Aim of the exercise: In the listing that follows, how many lines include the word "улица"? Only the number is wanted.

START Provided records

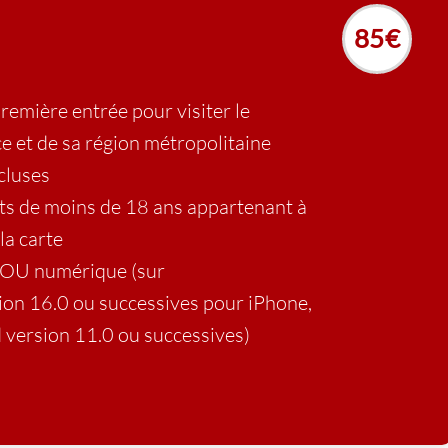
85€
remière entrée pour visiter le
e et de sa région métropolitaine
cluses
nts de moins de 18 ans appartenant à
 la carte
e OU numérique (sur
ion 16.0 ou successives pour iPhone,
 version 11.0 ou successives)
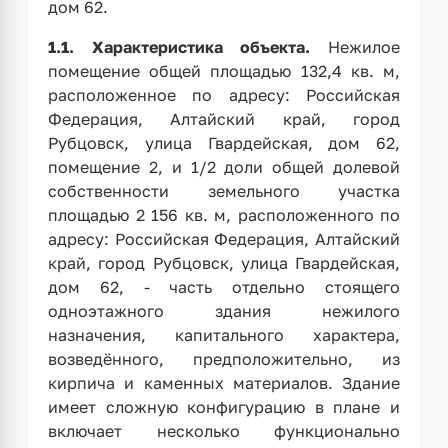
дом 62.
1.1.
Характеристика объекта.
Нежилое
помещение общей площадью 132,4 кв. м,
расположенное по адресу: Российская
Федерация, Алтайский край, город
Рубцовск, улица Гвардейская, дом 62,
помещение 2, и 1/2 доли общей долевой
собственности земельного участка
площадью 2 156 кв. м, расположенного по
адресу: Российская Федерация, Алтайский
край, город Рубцовск, улица Гвардейская,
дом 62, - часть отдельно стоящего
одноэтажного здания нежилого
назначения, капитального характера,
возведённого, предположительно, из
кирпича и каменных материалов. Здание
имеет сложную конфигурацию в плане и
включает несколько функционально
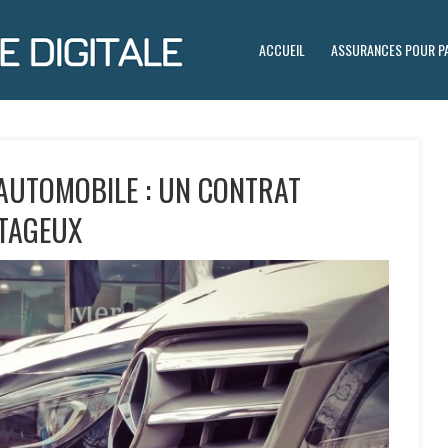
ACCUEIL
ASSURANCES POUR PA
 AUTOMOBILE : UN CONTRAT
TAGEUX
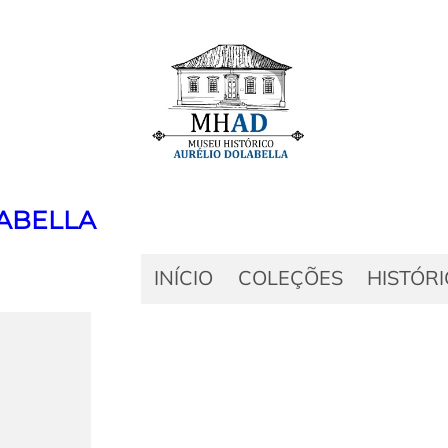
ABELLA
INÍCIO
COLEÇÕES
HISTÓR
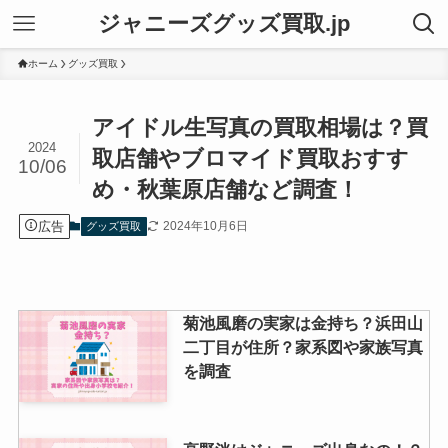
ジャニーズグッズ買取.jp
ホーム
グッズ買取
アイドル生写真の買取相場は？買
2024
取店舗やブロマイド買取おすす
10/06
め・秋葉原店舗など調査！
広告
2024年10月6日
グッズ買取
菊池風磨の実家は金持ち？浜田山
二丁目が住所？家系図や家族写真
を調査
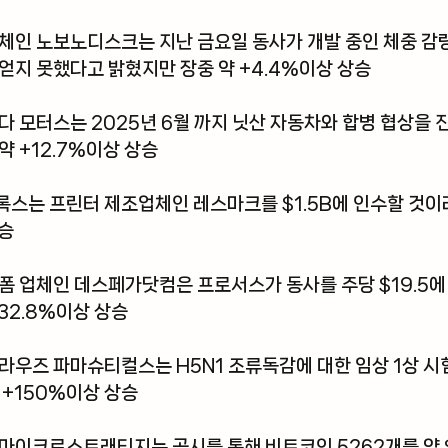
체인 
노보노디스크
는 지난 금요일 동사가 개발 중인 체중 감
얻지 못했다고 밝혔지만 장중 약 +4.4%이상 상승
다 모터스
는 2025년 6월 까지 닛산 자동차와 합병 협상을
약 +12.7%이상 상승
록스
는 프린터 제조업체인 레스마크를 $1.5B에 인수할 것이
상승
랫폼 업체인
 데스페가닷컴
은 프로서스가 동사를 주당 $19.5
32.8%이상 상승
라우즈 파마슈티컬스
는 H5N1 조류독감에 대한 임상 1상 
 +150%이상 상승
마이크로스트래티지
는 공시를 통해 비트코인 5262개를 약 $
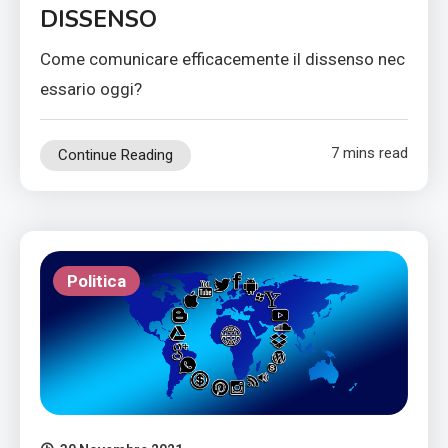
DISSENSO
Come comunicare efficacemente il dissenso nec
essario oggi?
7 mins read
Continue Reading
Politica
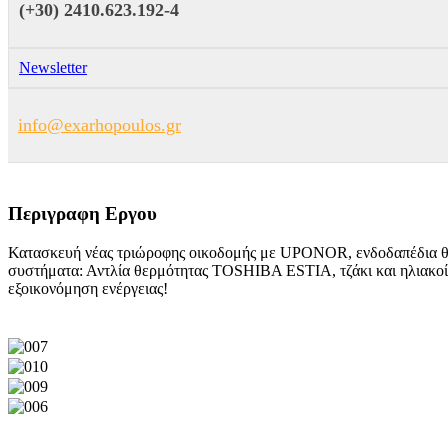
(+30) 2410.623.192-4
Newsletter
info@exarhopoulos.gr
Περιγραφη Εργου
Κατασκευή νέας τριώροφης οικοδομής με UPONOR, ενδοδαπέδια θέρ
συστήματα: Αντλία θερμότητας TOSHIBA ESTIA, τζάκι και ηλιακοί 
εξοικονόμηση ενέργειας!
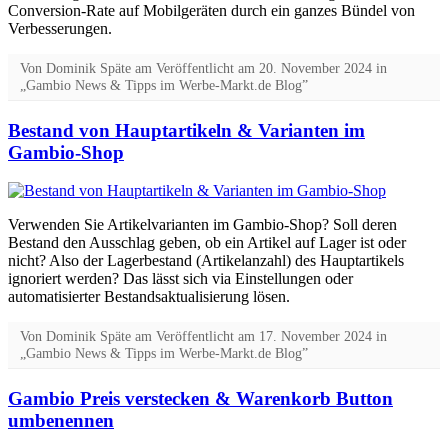
Conversion-Rate auf Mobil­geräten durch ein ganzes Bündel von
Verbesserungen.
Von
Dominik Späte
am
Veröffentlicht am
20. November 2024
in
„Gambio News & Tipps im Werbe-Markt.de Blog”
Bestand von Hauptartikeln & Varianten im
Gambio-Shop
Verwenden Sie Artikelvarianten im Gambio-Shop? Soll deren
Bestand den Ausschlag geben, ob ein Artikel auf Lager ist oder
nicht? Also der Lagerbestand (Artikelanzahl) des Hauptartikels
ignoriert werden? Das lässt sich via Einstellungen oder
automatisierter Bestandsaktualisierung lösen.
Von
Dominik Späte
am
Veröffentlicht am
17. November 2024
in
„Gambio News & Tipps im Werbe-Markt.de Blog”
Gambio Preis verstecken & Warenkorb Button
umbenennen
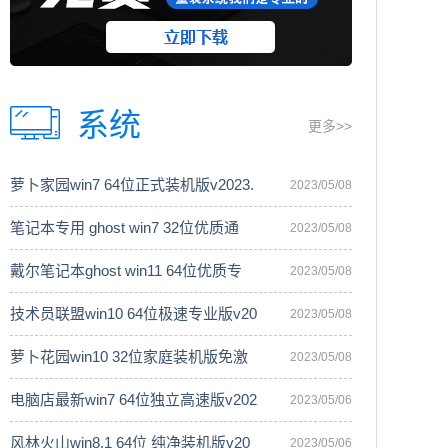
系统
更多>>
萝卜家园win7 64位正式装机版v2023.
2023/05/08
笔记本专用 ghost win7 32位优质通
2023/05/08
戴尔笔记本ghost win11 64位优质专
2023/05/08
技术员联盟win10 64位极速专业版v20
2023/05/08
萝卜花园win10 32位家庭装机版免激
2023/05/08
电脑店最新win7 64位独立高速版v202
2023/05/06
风林火山win8.1 64位 纯净装机版v20
2023/05/06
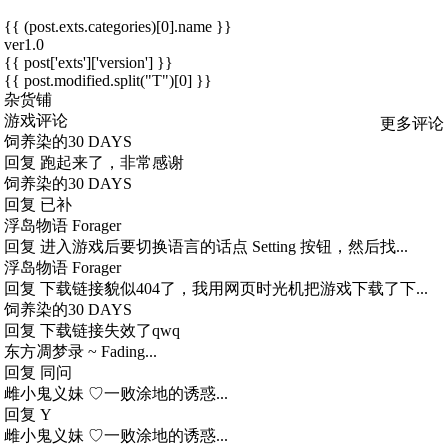
{{ (post.exts.categories)[0].name }}
ver1.0
{{ post['exts']['version'] }}
{{ post.modified.split("T")[0] }}
杂货铺
游戏评论
更多评论
饲养染的30 DAYS
回复
跑起来了，非常感谢
饲养染的30 DAYS
回复
已补
浮岛物语 Forager
回复
进入游戏后要切换语言的话点 Setting 按钮，然后找...
浮岛物语 Forager
回复
下载链接貌似404了，我用网页时光机把游戏下载了下...
饲养染的30 DAYS
回复
下载链接失效了qwq
东方凋梦录 ~ Fading...
回复
同问
雌小鬼义妹 ♡一败涂地的诱惑...
回复
Y
雌小鬼义妹 ♡一败涂地的诱惑...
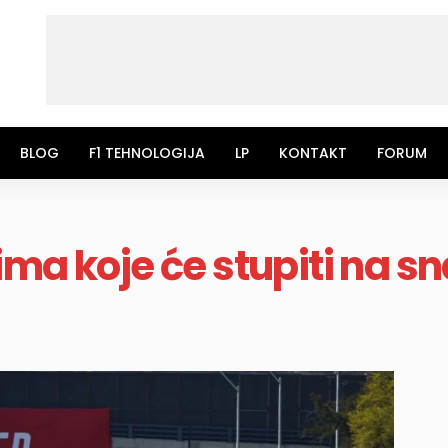
BLOG
F1 TEHNOLOGIJA
LP
KONTAKT
FORUM
ma koje će stupiti na sn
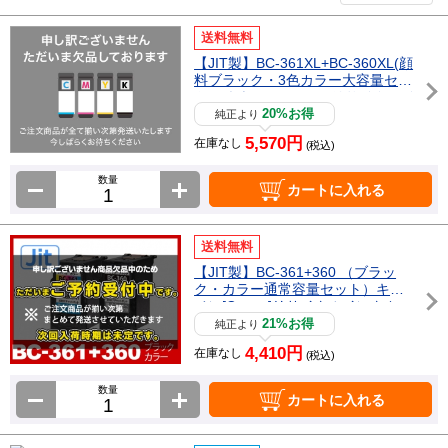
送料無料
【JIT製】BC-361XL+BC-360XL(顔
料ブラック・3色カラー大容量セッ
ト) / キヤノン[Canon]リサイクルイ
ンクカートリッジ
20%お得
純正より
5,570円
在庫なし
(税込)
数量
カートに入れる
送料無料
【JIT製】BC-361+360 （ブラッ
ク・カラー通常容量セット）キヤ
ノン[Canon]リサイクルインクカー
トリッジ
21%お得
純正より
4,410円
在庫なし
(税込)
数量
カートに入れる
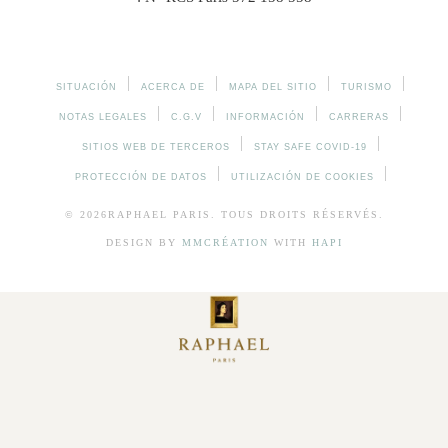
SITUACIÓN
ACERCA DE
MAPA DEL SITIO
TURISMO
NOTAS LEGALES
C.G.V
INFORMACIÓN
CARRERAS
SITIOS WEB DE TERCEROS
STAY SAFE COVID-19
PROTECCIÓN DE DATOS
UTILIZACIÓN DE COOKIES
© 2026
RAPHAEL
PARIS. TOUS DROITS RÉSERVÉS.
DESIGN BY
MMCRÉATION
WITH
HAPI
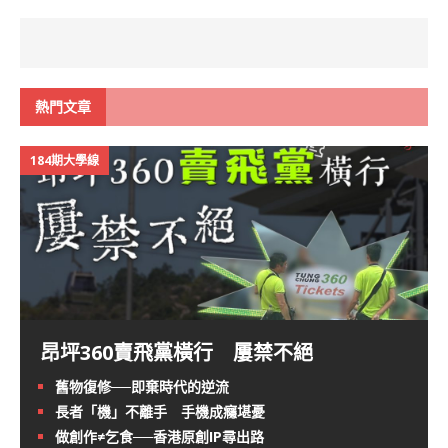
熱門文章
184期大學線
昂坪360賣飛黨橫行 屢禁不絕
舊物復修──即棄時代的逆流
長者「機」不離手 手機成癮堪憂
做創作≠乞食──香港原創IP尋出路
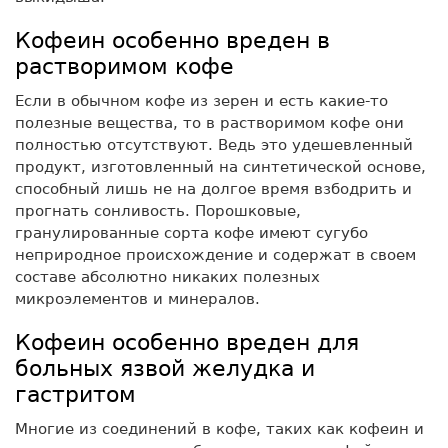
Кофеин особенно вреден в
растворимом кофе
Если в обычном кофе из зерен и есть какие-то
полезные вещества, то в растворимом кофе они
полностью отсутствуют. Ведь это удешевленный
продукт, изготовленный на синтетической основе,
способный лишь не на долгое время взбодрить и
прогнать сонливость. Порошковые,
гранулированные сорта кофе имеют сугубо
неприродное происхождение и содержат в своем
составе абсолютно никаких полезных
микроэлементов и минералов.
Кофеин особенно вреден для
больных язвой желудка и
гастритом
Многие из соединений в кофе, таких как кофеин и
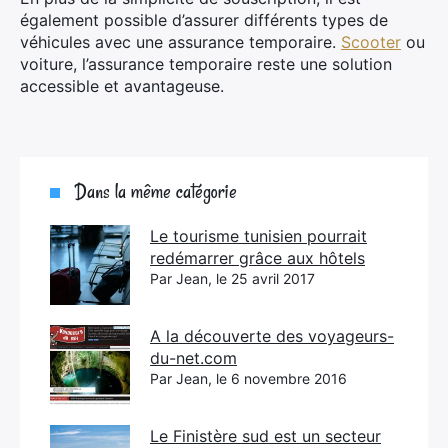
également possible d’assurer différents types de
véhicules avec une assurance temporaire.
Scooter
ou
voiture, l’assurance temporaire reste une solution
accessible et avantageuse.
Dans la même catégorie
Le tourisme tunisien pourrait
redémarrer grâce aux hôtels
Par Jean, le 25 avril 2017
A la découverte des voyageurs-
du-net.com
Par Jean, le 6 novembre 2016
Le Finistère sud est un secteur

END Provided records

Response to this exercise: 2